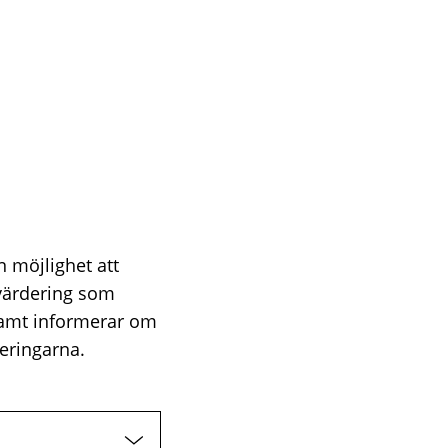
n möjlighet att
värdering som
samt informerar om
eringarna.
◇ ◇ ◇
Go through the data above and transcribe it in full, omitting any image.

* _FINAL ANSWER_
n möjlighet att
värdering som
samt informerar om
eringarna.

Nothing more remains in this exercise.